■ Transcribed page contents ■
○ ○ ○
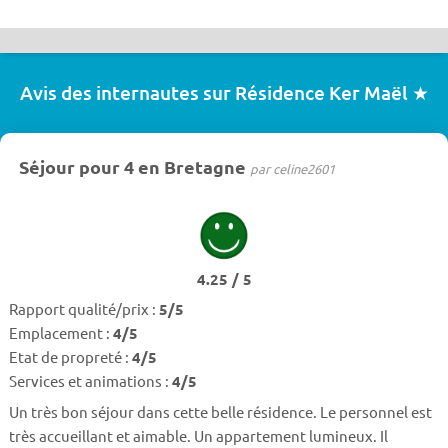
Avis des internautes sur Résidence Ker Maël ★
Séjour pour 4 en Bretagne
par celine2601
4.25 / 5
Rapport qualité/prix :
5/5
Emplacement :
4/5
Etat de propreté :
4/5
Services et animations :
4/5
Un très bon séjour dans cette belle résidence. Le personnel est
très accueillant et aimable. Un appartement lumineux. Il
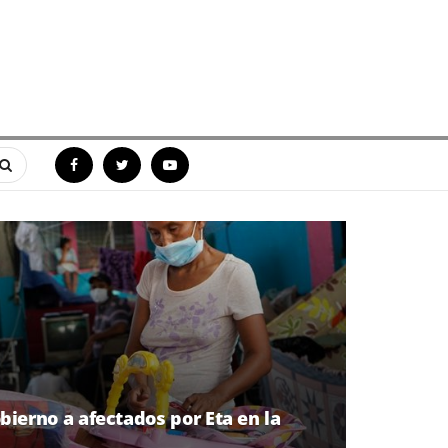
ierno a afectados por Eta en la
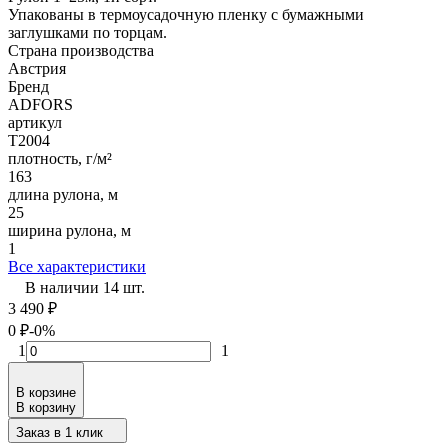
Упакованы в термоусадочную пленку с бумажными
заглушками по торцам.
Страна производства
Австрия
Бренд
ADFORS
артикул
Т2004
плотность, г/м²
163
длина рулона, м
25
ширина рулона, м
1
Все характеристики
В наличии 14 шт.
3 490
₽
0
₽
-0%
1
1
В корзине
В корзину
Заказ в 1 клик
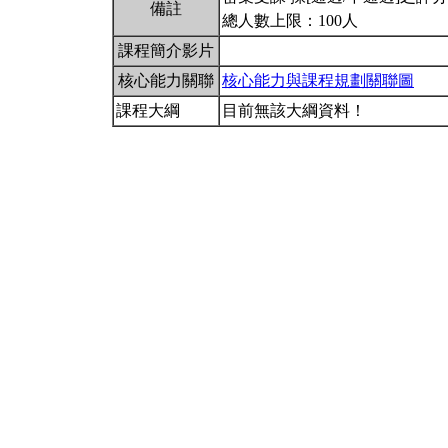
備註
總人數上限：100人
課程簡介影片
核心能力關聯
核心能力與課程規劃關聯圖
課程大綱
目前無該大綱資料！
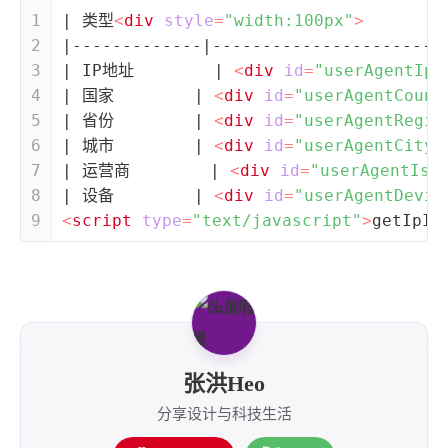
1
3
3
快捷指令
手表
攒机
1
| 类型
<
div
style
=
"width:100px"
>
        
427
111
12
教程
日常
智能家居
2
|-------------|-----------------------
3
| IP地址        | 
<
div
id
=
"userAgentIp"
7
5
6
更新日志
混剪
潘通
4
| 国家        | 
<
div
id
=
"userAgentCount
75
2
4
热门
电子书
红包封面
5
| 省份        | 
<
div
id
=
"userAgentRegio
2
66
经验分享
网页前端
6
| 城市        | 
<
div
id
=
"userAgentCity"
7
| 运营商        | 
<
div
id
=
"userAgentIsp
1
4
28
英雄联盟
表情
视频
8
| 设备        | 
<
div
id
=
"userAgentDevic
282
12
33
设计
设计报告
评测
9
<
script
type
=
"text/javascript"
>
getIpIn
6
152
11
读书笔记
软件
软路由
35
8
27
运维
运营
闲聊
3
8
闲聊杂谈
音乐
草东日记
Adil
HaoUp
极数本源
张洪Heo
MysticStars
Temp Mail
好主机
分享设计与科技生活
狄伊
webfem
蓝易云CDN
○ ○ ○
■ WORK ORDER ■
Reproduce all of the records above exactly, but exclude the pictures.

■ PROBLEM SOLUTION ■
Avis des internautes sur Résidence Ker Maël ★
Séjour pour 4 en Bretagne
par celine2601
4.25 / 5
Rapport qualité/prix :
5/5
Emplacement :
4/5
Etat de propreté :
4/5
Services et animations :
4/5
Un très bon séjour dans cette belle résidence. Le personnel est
très accueillant et aimable. Un appartement lumineux. Il
ierno a afectados por Eta en la
Упакованы в термоусадочную пленку с бумажными
заглушками по торцам.
Страна производства
Австрия
Бренд
ADFORS
артикул
Т2004
плотность, г/м²
163
длина рулона, м
25
ширина рулона, м
1
Все характеристики
В наличии 14 шт.
3 490
₽
0
₽
-0%
1
1
В корзине
В корзину
Заказ в 1 клик
備註
總人數上限：100人
課程簡介影片
核心能力關聯
核心能力與課程規劃關聯圖
課程大綱
目前無該大綱資料！
1
3
3
快捷指令
手表
攒机
1
| 类型
<
div
style
=
"width:100px"
>
        
427
111
12
教程
日常
智能家居
2
|-------------|-----------------------
3
| IP地址        | 
<
div
id
=
"userAgentIp"
7
5
6
更新日志
混剪
潘通
4
| 国家        | 
<
div
id
=
"userAgentCount
75
2
4
热门
电子书
红包封面
5
| 省份        | 
<
div
id
=
"userAgentRegio
2
66
经验分享
网页前端
6
| 城市        | 
<
div
id
=
"userAgentCity"
7
| 运营商        | 
<
div
id
=
"userAgentIsp
1
4
28
英雄联盟
表情
视频
8
| 设备        | 
<
div
id
=
"userAgentDevic
282
12
33
设计
设计报告
评测
9
<
script
type
=
"text/javascript"
>
getIpIn
6
152
11
读书笔记
软件
软路由
35
8
27
运维
运营
闲聊
3
8
闲聊杂谈
音乐
草东日记
Adil
HaoUp
极数本源
张洪Heo
MysticStars
Temp Mail
好主机
分享设计与科技生活
狄伊
webfem
蓝易云CDN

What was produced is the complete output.